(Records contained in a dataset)
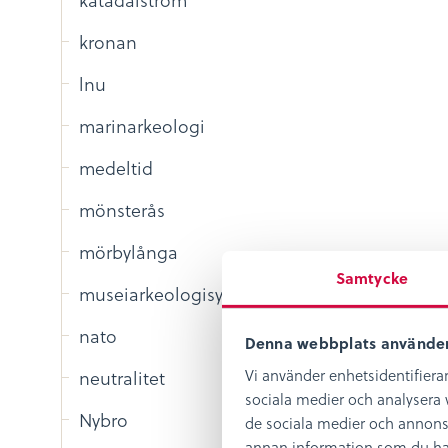
kronan
lnu
marinarkeologi
medeltid
mönsterås
mörbylånga
Samtycke
museiarkeologisydost
nato
Denna webbplats använder
Vi använder enhetsidentifierar
neutralitet
sociala medier och analysera v
Nybro
de sociala medier och annons
annan information som du har t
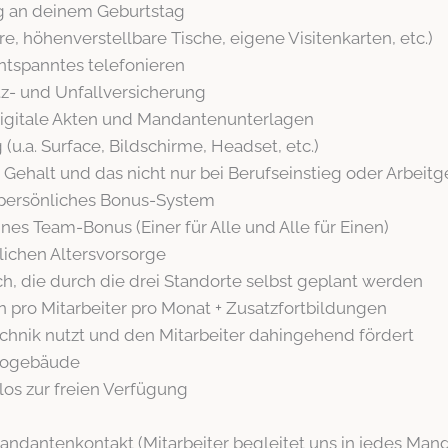
ag an deinem Geburtstag
e, höhenverstellbare Tische, eigene Visitenkarten, etc.)
ntspanntes telefonieren
tz- und Unfallversicherung
igitale Akten und Mandantenunterlagen
u.a. Surface, Bildschirme, Headset, etc.)
s Gehalt und das nicht nur bei Berufseinstieg oder Arbei
h persönliches Bonus-System
s Team-Bonus (Einer für Alle und Alle für Einen)
lichen Altersvorsorge
ch, die durch die drei Standorte selbst geplant werden
n pro Mitarbeiter pro Monat + Zusatzfortbildungen
Technik nutzt und den Mitarbeiter dahingehend fördert
ürogebäude
los zur freien Verfügung
andantenkontakt (Mitarbeiter begleitet uns in jedes Man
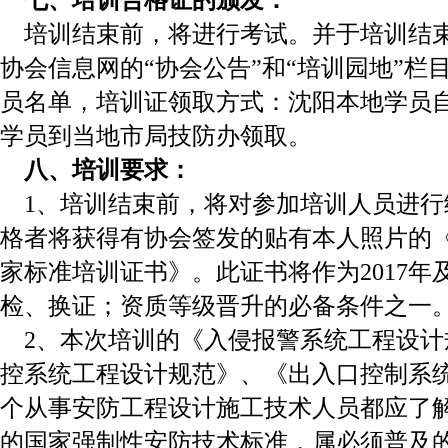
培训结束前，将进行考试。并于培训结
协会信息网的“协会公告”和“培训园地”栏
员名单，培训证领取方式：沈阳本地学员
学员到当地市局技防办领取。
八、培训要求：
1、培训结束前，将对参加培训人员进行
格者将获得有协会签发的贴有本人照片的
家标准培训证书》。此证书将作为2017年
检、换证；资质等级晋升的必备条件之一
2、本次培训的《入侵报警系统工程设计
控系统工程设计规范》、《出入口控制系
个从事安防工程设计施工技术人员都应了
的国家强制性安防技术标准，属必须普及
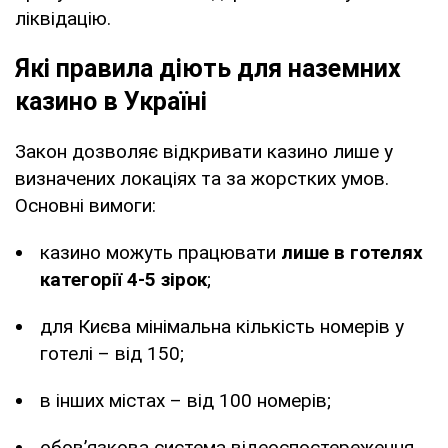
ліквідацію.
Які правила діють для наземних
казино в Україні
Закон дозволяє відкривати казино лише у
визначених локаціях та за жорстких умов.
Основні вимоги:
казино можуть працювати
лише в готелях
категорії 4-5 зірок
;
для Києва мінімальна кількість номерів у
готелі – від 150;
в інших містах – від 100 номерів;
обов’язкова система відеоспостереження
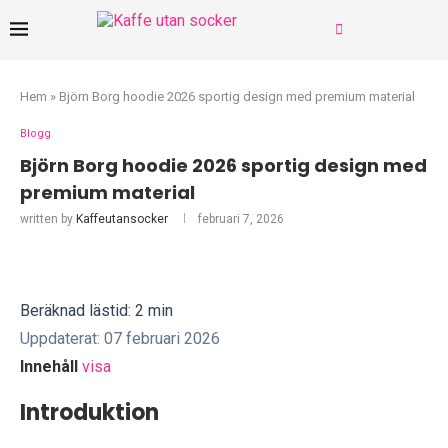
Hem
»
Björn Borg hoodie 2026 sportig design med premium material
Blogg
Björn Borg hoodie 2026 sportig design med
premium material
written by
Kaffeutansocker
februari 7, 2026
Beräknad lästid: 2 min
Uppdaterat: 07 februari 2026
Innehåll
visa
Introduktion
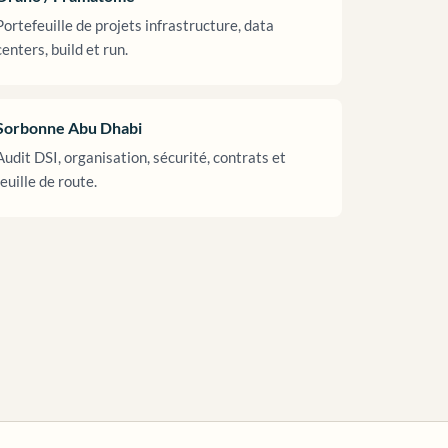
Portefeuille de projets infrastructure, data
centers, build et run.
Sorbonne Abu Dhabi
Audit DSI, organisation, sécurité, contrats et
feuille de route.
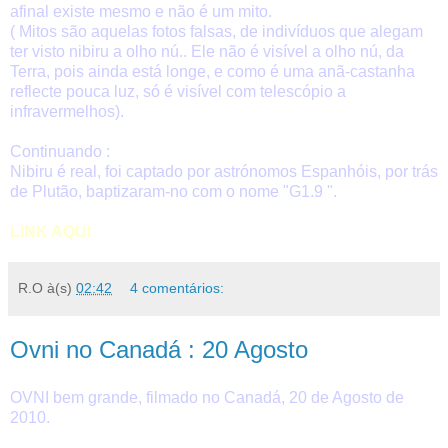
afinal existe mesmo e não é um mito.
( Mitos são aquelas fotos falsas, de indivíduos que alegam
ter visto nibiru a olho nú.. Ele não é visível a olho nú, da
Terra, pois ainda está longe, e como é uma anã-castanha
reflecte pouca luz, só é visível com telescópio a
infravermelhos).
Continuando :
Nibiru é real, foi captado por astrónomos Espanhóis, por trás
de Plutão, baptizaram-no com o nome "G1.9 ".
LINK AQUI
R.O
à(s)
02:42
4 comentários:
Ovni no Canadá : 20 Agosto
OVNI bem grande, filmado no Canadá, 20 de Agosto de
2010.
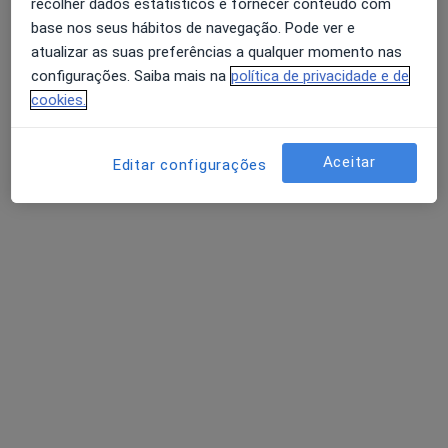
recolher dados estatísticos e fornecer conteúdo com
base nos seus hábitos de navegação. Pode ver e
atualizar as suas preferências a qualquer momento nas
configurações. Saiba mais na
política de privacidade e de
cookies.
Dr. Rui Marques de Carvalho
Aceitar
Ginecologista
Editar configurações
16 opiniões
Rua da Mãe d'Água 15A, Lisboa
•
Mapa
Clinica dos Arcos/Clinica Aeger Prima
Consulta online
desde 85 €
Esse especialista não oferece agendamento online para esse endereço.
Solicite um atendimento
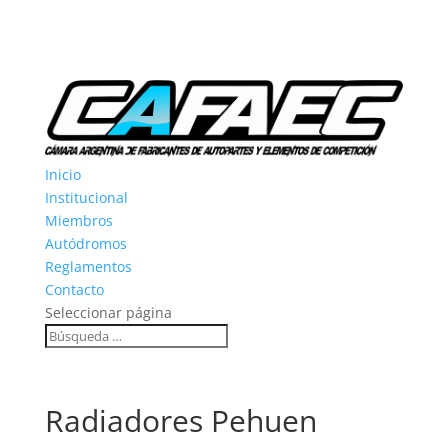
Inicio
Institucional
Miembros
Autódromos
Reglamentos
Contacto
Seleccionar página
Radiadores Pehuen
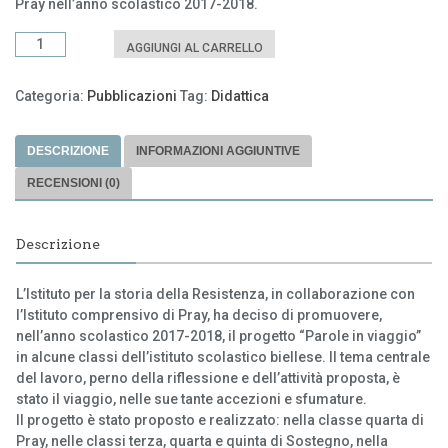
Pray nell’anno scolastico 2017-2018.
Parole
AGGIUNGI AL CARRELLO
in
viaggio
Categoria:
Pubblicazioni
Tag:
Didattica
quantità
DESCRIZIONE
INFORMAZIONI AGGIUNTIVE
RECENSIONI (0)
Descrizione
L’Istituto per la storia della Resistenza, in collaborazione con
l’Istituto comprensivo di Pray, ha deciso di promuovere,
nell’anno scolastico 2017-2018, il progetto “Parole in viaggio”
in alcune classi dell’istituto scolastico biellese. Il tema centrale
del lavoro, perno della riflessione e dell’attività proposta, è
stato il viaggio, nelle sue tante accezioni e sfumature.
Il progetto è stato proposto e realizzato: nella classe quarta di
Pray, nelle classi terza, quarta e quinta di Sostegno, nella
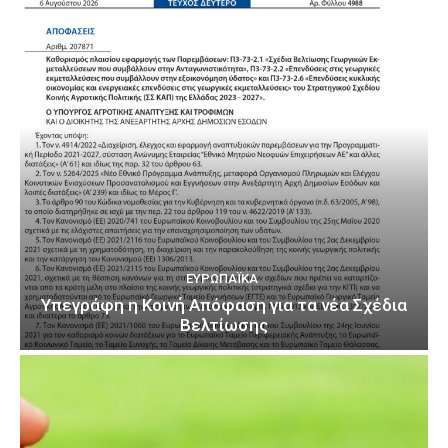
ΕΥΡΩΠΑΪΚΆ
Υπεγράφη η Κοινή Απόφαση για τα νέα Σχέδια
Βελτίωσης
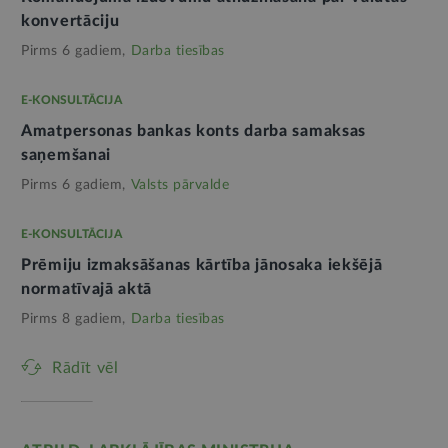
konvertāciju
Pirms 6 gadiem,
Darba tiesības
E-KONSULTĀCIJA
Amatpersonas bankas konts darba samaksas
saņemšanai
Pirms 6 gadiem,
Valsts pārvalde
E-KONSULTĀCIJA
Prēmiju izmaksāšanas kārtība jānosaka iekšējā
normatīvajā aktā
Pirms 8 gadiem,
Darba tiesības
Rādīt vēl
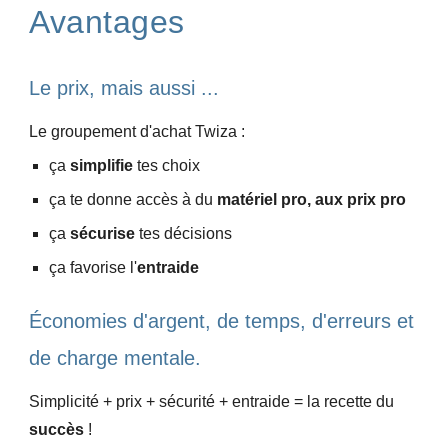
Avantages
Le prix, mais aussi ...
Le groupement d'achat Twiza :
ça
simplifie
tes choix
ça te donne accès à du
matériel pro, aux prix pro
ça
sécurise
tes décisions
ça favorise l'
entraide
É
conomies d'argent, de temps, d'erreurs et
de charge mentale.
Simplicité + prix + sécurité + entraide = la recette du
succès
!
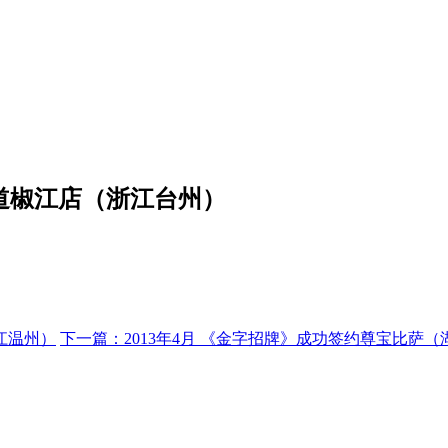
粥道椒江店（浙江台州）
）
江温州）
下一篇：
2013年4月 《金字招牌》成功签约尊宝比萨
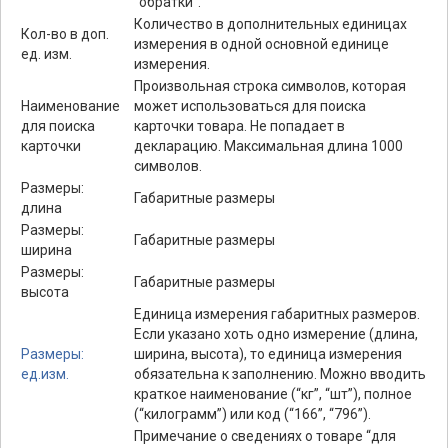
“обратки”.
Количество в дополнительных единицах
Кол-во в доп.
измерения в одной основной единице
ед. изм.
измерения.
Произвольная строка символов, которая
Наименование
может использоваться для поиска
для поиска
карточки товара. Не попадает в
карточки
декларацию. Максимальная длина 1000
символов.
Размеры:
Габаритные размеры
длина
Размеры:
Габаритные размеры
ширина
Размеры:
Габаритные размеры
высота
Единица измерения габаритных размеров.
Если указано хоть одно измерение (длина,
Размеры:
ширина, высота), то единица измерения
ед.изм.
обязательна к заполнению. Можно вводить
краткое наименование (“кг”, “шт”), полное
(“килограмм”) или код (“166”, “796”).
Примечание о сведениях о товаре “для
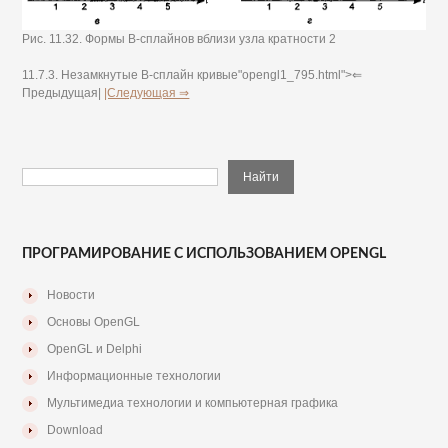
Рис. 11.32. Формы В-сплайнов вблизи узла кратности 2
11.7.3. Незамкнутые В-сплайн кривые"opengl1_795.html">⇐
Предыдущая|
|Следующая ⇒
ПРОГРАМИРОВАНИЕ С ИСПОЛЬЗОВАНИЕМ OPENGL
Новости
Основы OpenGL
OpenGL и Delphi
Информационные технологии
Мультимедиа технологии и компьютерная графика
Download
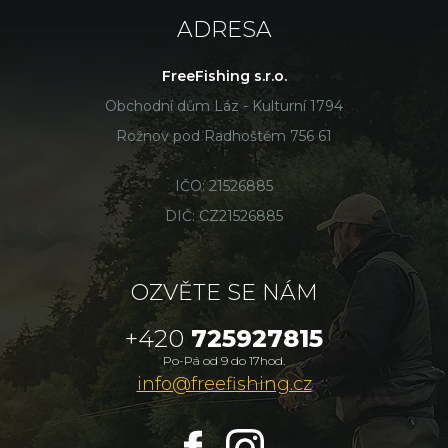
ADRESA
FreeFishing s.r.o.
Obchodní dům Láz - Kulturní 1794
Rožnov pod Radhoštěm 756 61
IČO: 21526885
DIČ: CZ21526885
OZVĚTE SE NÁM
+420
725927815
Po-Pá od 9 do 17hod.
info@freefishing.cz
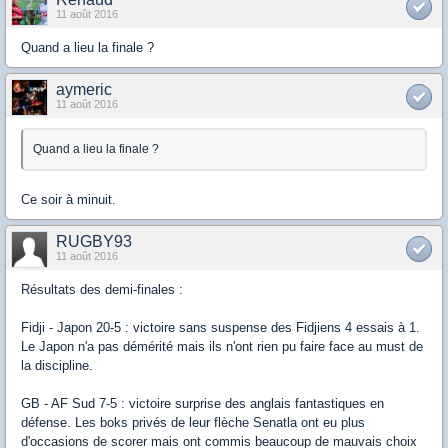
11 août 2016
Quand a lieu la finale ?
aymeric
11 août 2016
Quand a lieu la finale ?
Ce soir à minuit.
RUGBY93
11 août 2016
Résultats des demi-finales :
Fidji - Japon 20-5 : victoire sans suspense des Fidjiens 4 essais à 1.
Le Japon n'a pas démérité mais ils n'ont rien pu faire face au must de
la discipline.
GB - AF Sud 7-5 : victoire surprise des anglais fantastiques en
défense. Les boks privés de leur flèche Senatla ont eu plus
d'occasions de scorer mais ont commis beaucoup de mauvais choix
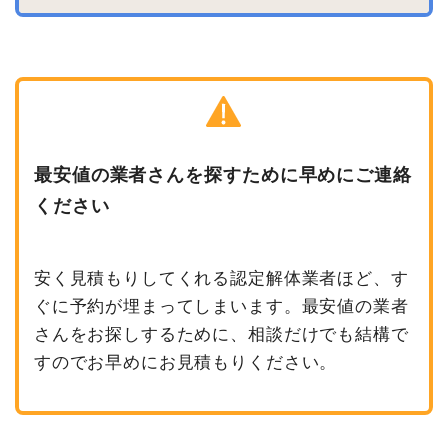
最安値の業者さんを探すために早めにご連絡
ください
安く見積もりしてくれる認定解体業者ほど、す
ぐに予約が埋まってしまいます。最安値の業者
さんをお探しするために、相談だけでも結構で
すのでお早めにお見積もりください。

# [Exercise prompt]
Which lines of the data contain the string "высота"? Copy each of them.

# [Answer to the problem]
высота
ширина, высота), то единица измерения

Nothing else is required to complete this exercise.